I hope that guy was embarrassed. Because what did he really want? For Stan to make life easy for him and not be there? Would he have preferred it if we left? Well. News alert. We ain't going nowhere. And the daughter kept her balloon.

Stan might do some odd things. Live with it. Or you might find that a parent floors you with a prepared one-liner that sums up why it might be an idea to balance your anxieties with other's people's right to be present in Mcdonald's. 

Sunday, 1 November 2015

Can cook, will cook

Stan can achieve big things. He needs support; but the sky's the limit. 

I've decided that that's Stan's mission statement. And a show on TV at the moment seems to sum up that sentiment. 

Kitchen Impossible 

Michel Roux gives a bunch of disabled people a bollocking for getting their orders to the table late. He's supporting them to learn something of the catering trade and then apply for real jobs. And he won't take no for an answer. I love it. 

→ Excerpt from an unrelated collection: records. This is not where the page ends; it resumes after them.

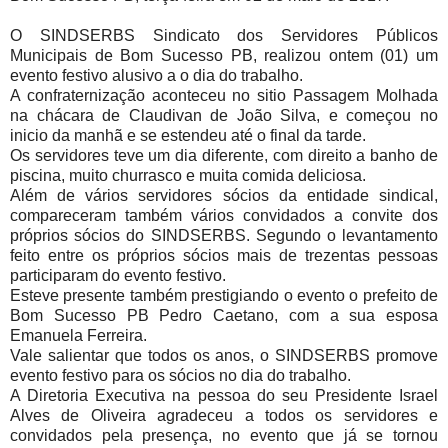
O SINDSERBS Sindicato dos Servidores Públicos
Municipais de Bom Sucesso PB, realizou ontem (01) um
evento festivo alusivo a o dia do trabalho.
A confraternização aconteceu no sitio Passagem Molhada
na chácara de Claudivan de João Silva, e começou no
inicio da manhã e se estendeu até o final da tarde.
Os servidores teve um dia diferente, com direito a banho de
piscina, muito churrasco e muita comida deliciosa.
Além de vários servidores sócios da entidade sindical,
compareceram também vários convidados a convite dos
próprios sócios do SINDSERBS. Segundo o levantamento
feito entre os próprios sócios mais de trezentas pessoas
participaram do evento festivo.
Esteve presente também prestigiando o evento o prefeito de
Bom Sucesso PB Pedro Caetano, com a sua esposa
Emanuela Ferreira.
Vale salientar que todos os anos, o SINDSERBS promove
evento festivo para os sócios no dia do trabalho.
A Diretoria Executiva na pessoa do seu Presidente Israel
Alves de Oliveira agradeceu a todos os servidores e
convidados pela presença, no evento que já se tornou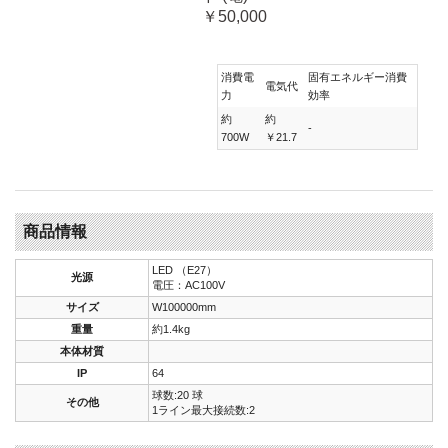
￥50,000
消費電
固有エネルギー消費
電気代
力
効率
約
約
-
700W
￥21.7
商品情報
LED （E27）
光源
電圧：AC100V
サイズ
W100000mm
重量
約1.4kg
本体材質
IP
64
球数:20 球
その他
1ライン最大接続数:2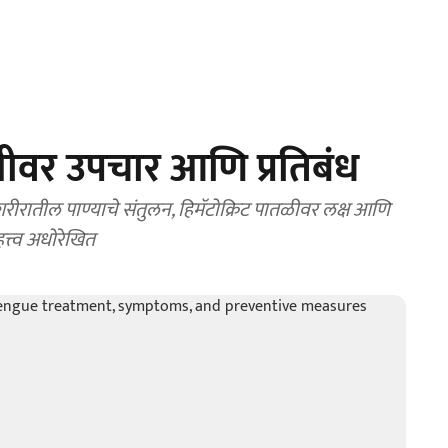
ंगीवर उपचार आणि प्रतिबंध
शरीरातील पाण्याचे संतुलन, हिमॅटोक्रिट पातळीवर लक्ष आणि
त्त्व अधोरेखित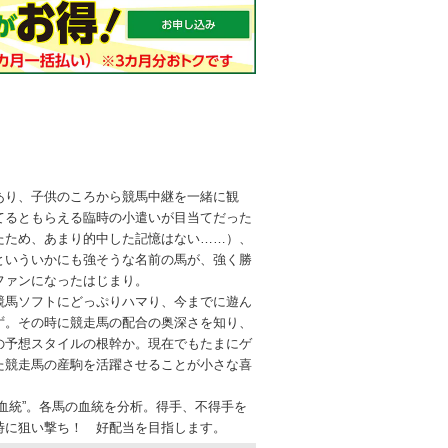
り、子供のころから競馬中継を一緒に観
てるともらえる臨時の小遣いが目当てだった
たため、あまり的中した記憶はない……）、
といういかにも強そうな名前の馬が、強く勝
ファンになったはじまり。
馬ソフトにどっぷりハマり、今までに遊ん
ず。その時に競走馬の配合の奥深さを知り、
の予想スタイルの根幹か。現在でもたまにゲ
た競走馬の産駒を活躍させることが小さな喜
血統”。各馬の血統を分析。得手、不得手を
時に狙い撃ち！ 好配当を目指します。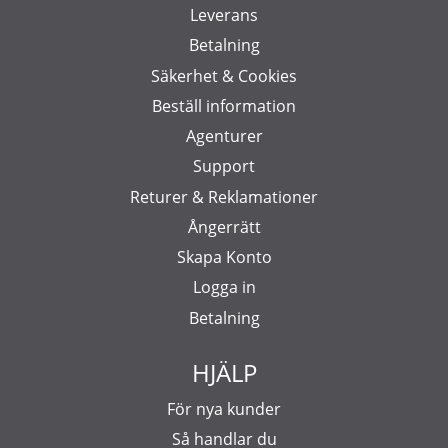
Leverans
Betalning
Säkerhet & Cookies
Beställ information
Agenturer
Support
Returer & Reklamationer
Ångerrätt
Skapa Konto
Logga in
Betalning
HJÄLP
För nya kunder
Så handlar du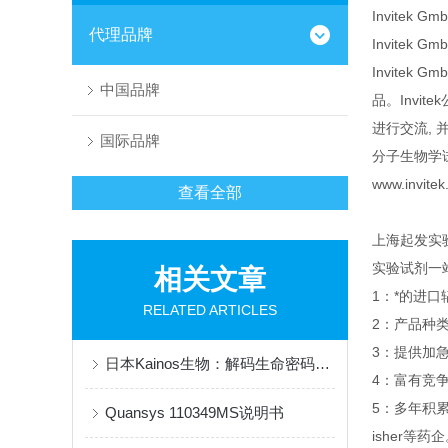
Invitek 
代理品牌
Invite
Invite
中国品牌
品。Invi
进行交流, 
国际品牌
分子生物学
www.invitek
查看全部
上海起发实
实验试剂一
相关文章
1：*的进
RELATED ARTICLES
2：产品种
3：提供加急
日本Kainos生物：解码生命密码，创新全球健康科技
4：富有竞
5：多年积
Quansys 110349MS说明书
isher等药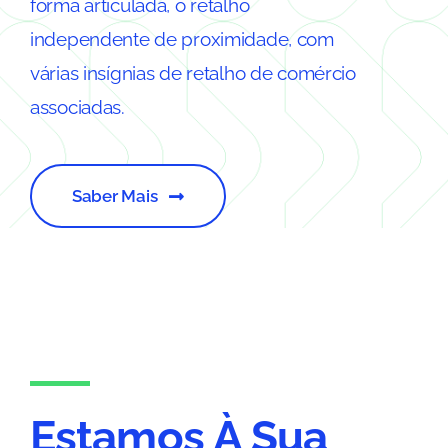
forma articulada, o retalho
independente de proximidade, com
várias insígnias de retalho de comércio
associadas.
Saber Mais
Estamos À Sua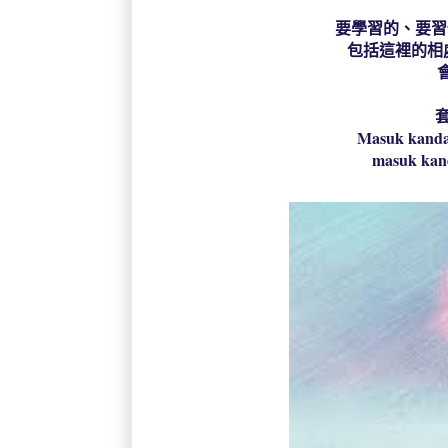
要學習的、要習慣
包括這裡的相處
會
套
Masuk kanda
masuk kan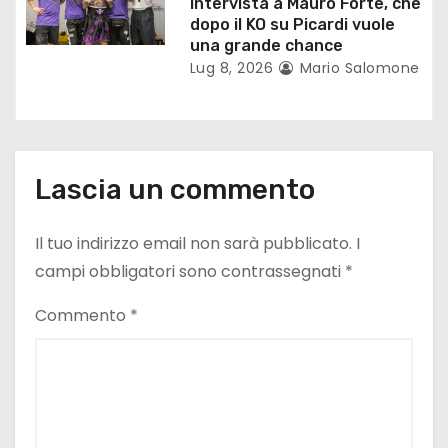
Intervista a Mauro Forte, che
l
dopo il KO su Picardi vuole
una grande chance
i
Lug 8, 2026
Mario Salomone
Lascia un commento
Il tuo indirizzo email non sarà pubblicato.
I
campi obbligatori sono contrassegnati
*
Commento
*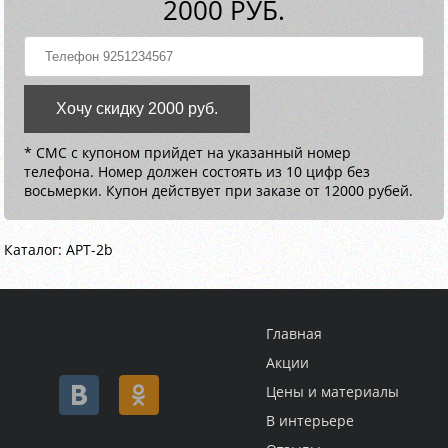
2000 РУБ.
Хочу скидку 2000 руб.
* СМС с купоном прийдет на указанный номер
телефона. Номер должен состоять из 10 цифр без
восьмерки. Купон действует при заказе от 12000 рубей.
Каталог: АРТ-2b
Главная
Акции
Цены и материалы
В интерьере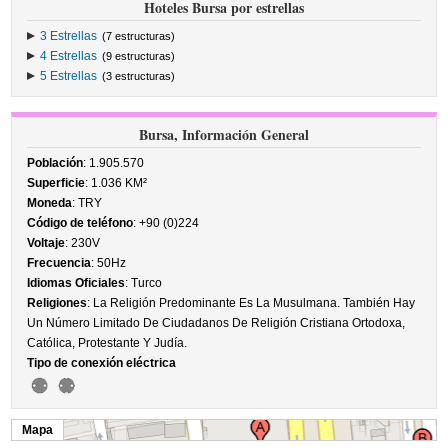
Hoteles Bursa por estrellas
3 Estrellas
(7 estructuras)
4 Estrellas
(9 estructuras)
5 Estrellas
(3 estructuras)
Bursa, Información General
Población
: 1.905.570
Superficie
: 1.036 KM²
Moneda
: TRY
Código de teléfono
: +90 (0)224
Voltaje
: 230V
Frecuencia
: 50Hz
Idiomas Oficiales
: Turco
Religiones
: La Religión Predominante Es La Musulmana. También Hay
Un Número Limitado De Ciudadanos De Religión Cristiana Ortodoxa,
Católica, Protestante Y Judía.
Tipo de conexión eléctrica
Mapa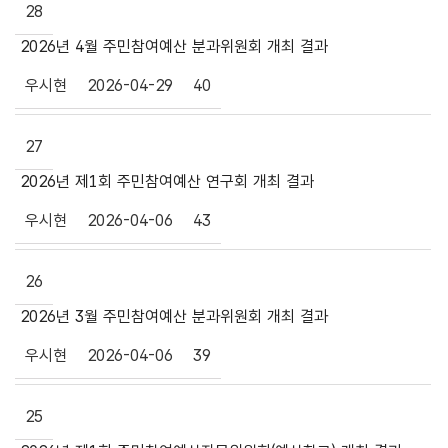
28
2026년 4월 주민참여예산 분과위원회 개최 결과
우시현
2026-04-29
40
27
2026년 제1회 주민참여예산 연구회 개최 결과
우시현
2026-04-06
43
26
2026년 3월 주민참여예산 분과위원회 개최 결과
우시현
2026-04-06
39
25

Contrast this, from Channel Four's Kitchen Impossible, with an incident on Friday: Stan tried to break into a van. He got as far as opening the door when the guy up on the scaffolding, doing the loft extension, started shouting down. I asked Stan to apologise, which he did. The guy in the hard hat then clocked Stan and the fact he has Down's and said: "I'm sorry. I didn't realise." I found myself blurting out: "Realise what?"

I felt bad about it later. The guy was only trying to help. But he's no Michel Roux. Yes see, he was immediately putting restraints on what Stan can do. At his age, he should indeed be in trouble for breaking into a van. 

And Michel, in the TV show, is clear that he's throwing down a challenging gauntlet. One guy starts off the show cooking his signature dish of a microwave curry. He ends up saying how proud he is to have moved onto real cooking. A young woman with Down's is given the scary task of taking orders out to customers. She struggles, but she makes it. 

Stan. In charge of his own breakfast...

We know one of the families who were filmed and they've confirmed to me that Channel 4 have been great with the stars of the show. 
But it's also the sentiment that I love. Just like Stan's speech therapist; she won't accept him producing eight-word-sentences. She's got him on 13-word-sentences. And then more. And then more. 

Yes. Of course it can a challenge being a Dad to Stan at times. He'll break into the odd van. But when you know that your expectations are soaringly higher than that, that one day he could apply for a job in catering - or anywhere - then it helps you to centre you thoughts and get on with it. 

I'll say it again:

Stan can achieve big things. He needs support; but the sky's the limit.